All these trivial scenes were little bits of
rehearsal. The Company was still waiting for the arrival of the Star
Player who should announce the beginning of the real performance. It
was a woman's role, yet Mother certainly could not play it. To get the
family really straight was equally beyond his powers. 'I really must
have more common-sense,' he reflected uneasily; 'I am getting out of
touch with reality somewhere. I'll write to Minks again.'
Minks, at the moment, was the only definite, positive object in the
outer world he could recall. 'I'll write to him about---' His thought
went wumbling. He quite forgot what it was he had to say to him--'Oh,
about lots of things,' he concluded, 'his wife and children and--and
his own future and so on.'
The Scheme had melted into air, it seemed. People lost in Fairyland,
they say, always forget the outer world of unimportant happenings.
They live too close to the source of things to recognise their
clownish reflections in the distorted mirrors of the week-day level.
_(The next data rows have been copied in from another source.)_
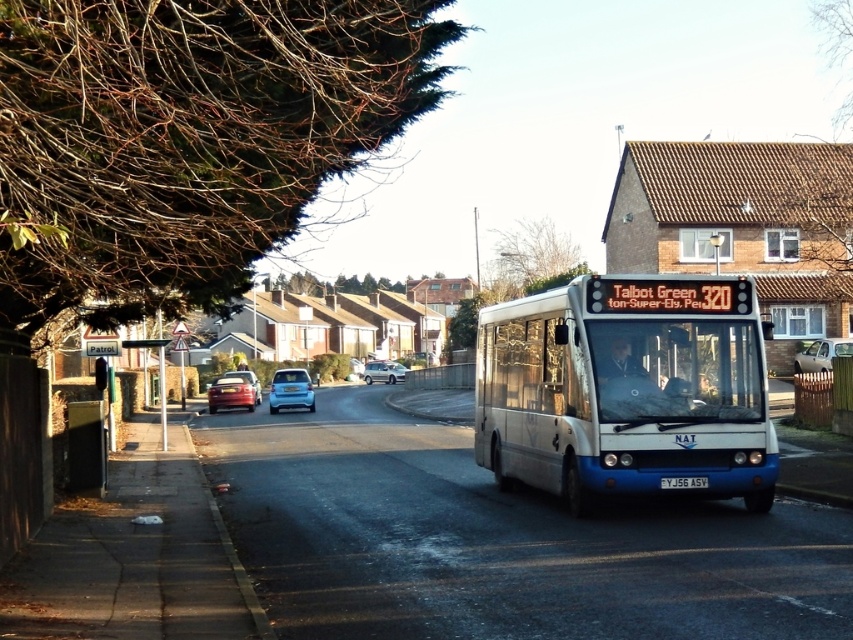 You are a delivery driver trying to park your truck, which is 2 meters wide, in the space between the light blue metallic hatchback at center and the metallic red car at center. Based on the scene, can your truck fit between them?

The light blue metallic hatchback at center might be wider than metallic red car at center, so the space between them is uncertain. It is not advisable to attempt parking the 2 meter wide truck there without more precise measurements.

Based on the coordinates provided, where is the light blue metallic hatchback at center located in the image?

The light blue metallic hatchback at center is located at the coordinates point (289, 390). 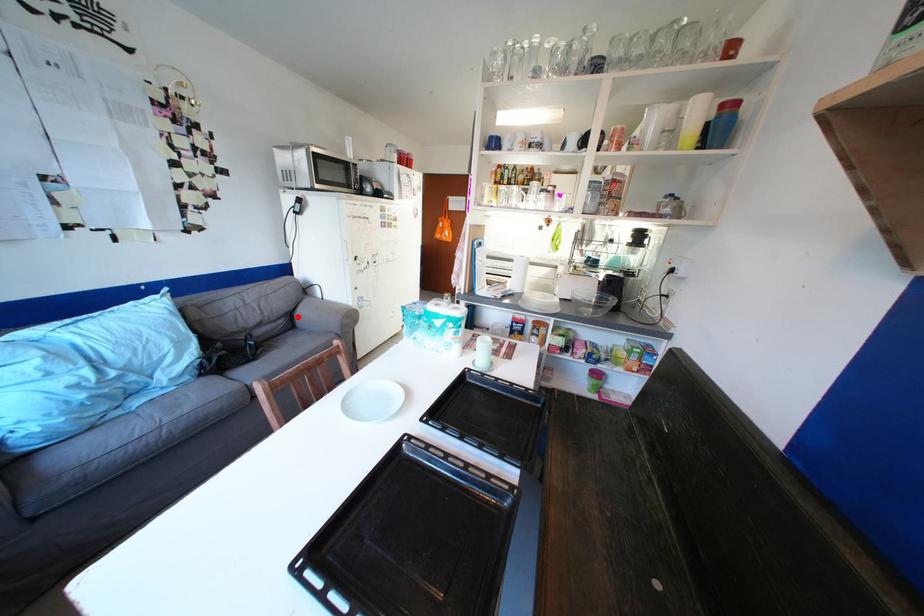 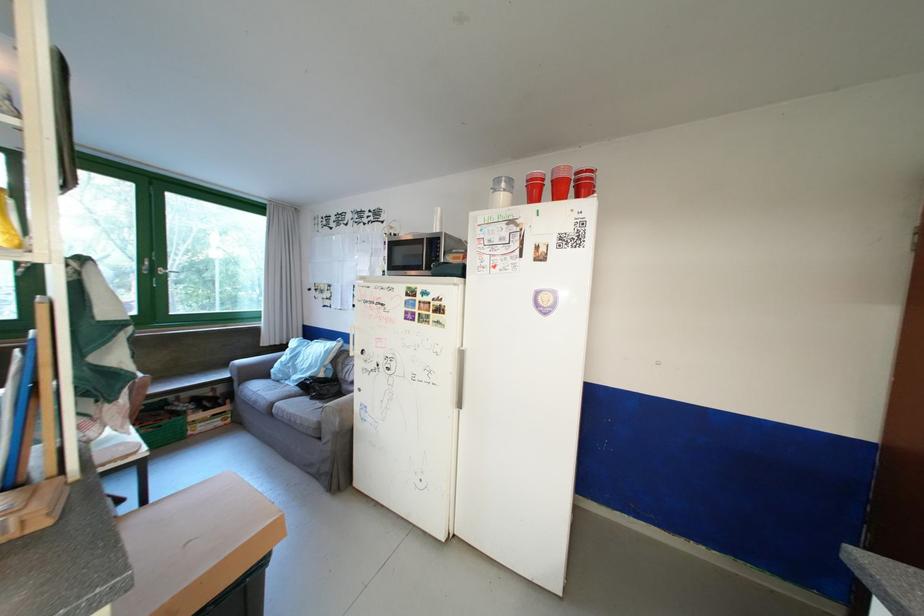 Question: I am providing you with two images of the same scene from different viewpoints. A red point is marked on the first image. Is the red point's position out of view in image 2?

Choices:
 (A) Yes
 (B) No

Answer: (A) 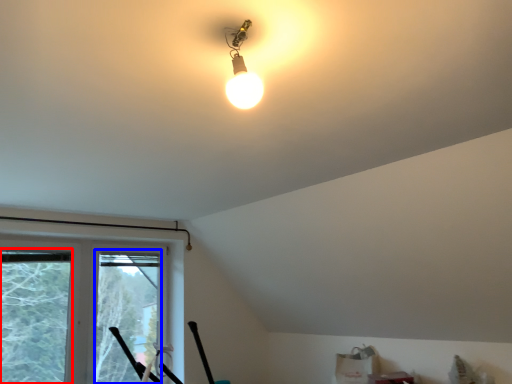 Question: Which of the following is the farthest to the observer, window screen (highlighted by a red box) or window screen (highlighted by a blue box)?

Choices:
 (A) window screen
 (B) window screen

Answer: (B) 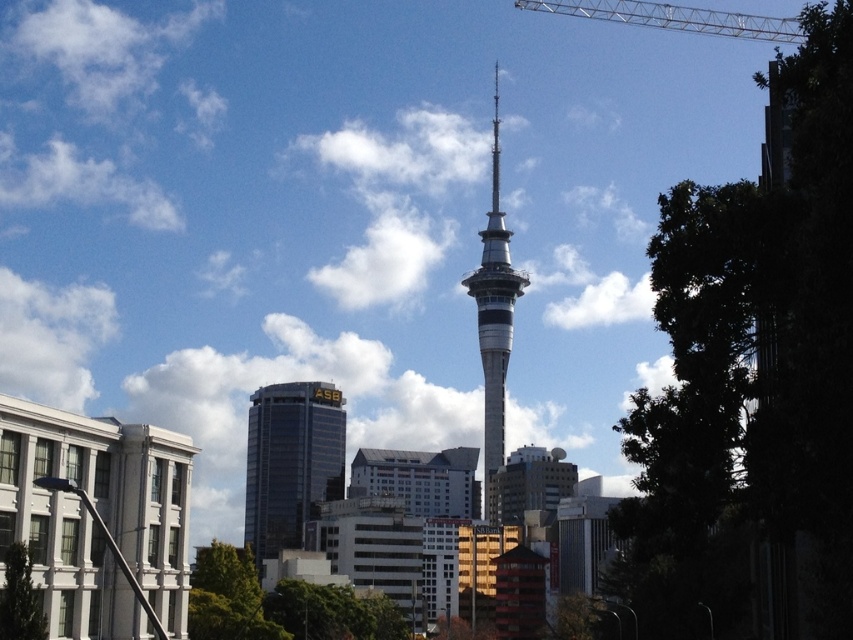 Who is positioned more to the right, silver metallic tower at center or silver metallic crane at upper right?

From the viewer's perspective, silver metallic crane at upper right appears more on the right side.

Is silver metallic tower at center bigger than silver metallic crane at upper right?

Actually, silver metallic tower at center might be smaller than silver metallic crane at upper right.

Is point (485, 474) behind point (556, 12)?

No, (485, 474) is in front of (556, 12).

The width and height of the screenshot is (853, 640). What are the coordinates of `silver metallic tower at center` in the screenshot? It's located at (494, 314).

Who is shorter, shiny glass skyscraper at center or silver metallic crane at upper right?

Standing shorter between the two is silver metallic crane at upper right.

Consider the image. Is shiny glass skyscraper at center to the left of silver metallic crane at upper right from the viewer's perspective?

Correct, you'll find shiny glass skyscraper at center to the left of silver metallic crane at upper right.

Between point (265, 508) and point (709, 17), which one is positioned behind?

Point (709, 17)

I want to click on shiny glass skyscraper at center, so click(291, 461).

Is point (276, 524) positioned behind point (486, 518)?

No, (276, 524) is closer to viewer.

Is shiny glass skyscraper at center wider than silver metallic tower at center?

Yes.

You are a GUI agent. You are given a task and a screenshot of the screen. Output one action in this format:
    pyautogui.click(x=<x>, y=<y>)
    Task: Click on the shiny glass skyscraper at center
    This screenshot has width=853, height=640.
    Given the screenshot: What is the action you would take?
    pyautogui.click(x=291, y=461) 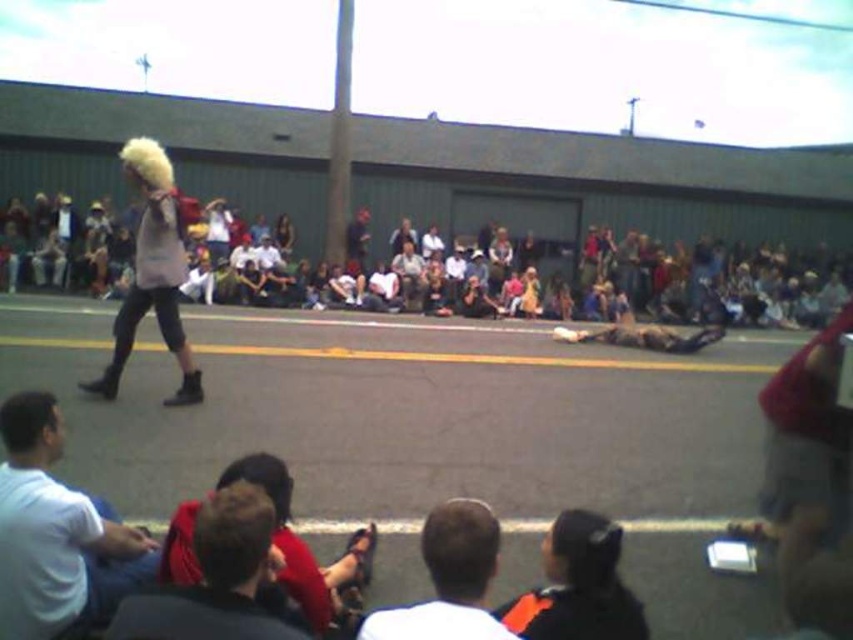 Question: Estimate the real-world distances between objects in this image. Which object is closer to the white cotton shirt at lower left?

Choices:
 (A) fuzzy wig at center
 (B) orange and black jacket at lower center
 (C) fuzzy white wig at left

Answer: (B)

Question: Which point is closer to the camera?

Choices:
 (A) fuzzy wig at center
 (B) red shirt at lower left

Answer: (B)

Question: Does orange and black jacket at lower center appear on the right side of fuzzy white wig at left?

Choices:
 (A) yes
 (B) no

Answer: (A)

Question: In this image, where is light brown fabric crowd at center located relative to fuzzy wig at center?

Choices:
 (A) left
 (B) right

Answer: (B)

Question: Where is white cotton shirt at lower left located in relation to dark brown leather shoes at lower center in the image?

Choices:
 (A) above
 (B) below

Answer: (A)

Question: Which point is farther to the camera?

Choices:
 (A) dark brown leather shoes at lower center
 (B) white cotton shirt at lower left
 (C) light brown fabric crowd at center
 (D) fuzzy white wig at left

Answer: (C)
Yes, it was curious, very curious. Did Thought, then, issue primarily
from some single source and pass thence along the channels of men's
minds, each receiving and interpreting according to his needs and
powers? Was the Message--the Prophet's Vision---merely the more
receipt of it than most? Had, perhaps, this whole wonderful story his
cousin wrote originated, not in his, Rogers's mind, nor in that of
Minks, but in another's altogether--the mind of her who was destined
for the principal role? Thrills of absurd, electric anticipation
rushed through him--very boyish, wildly impossible, yet utterly
delicious.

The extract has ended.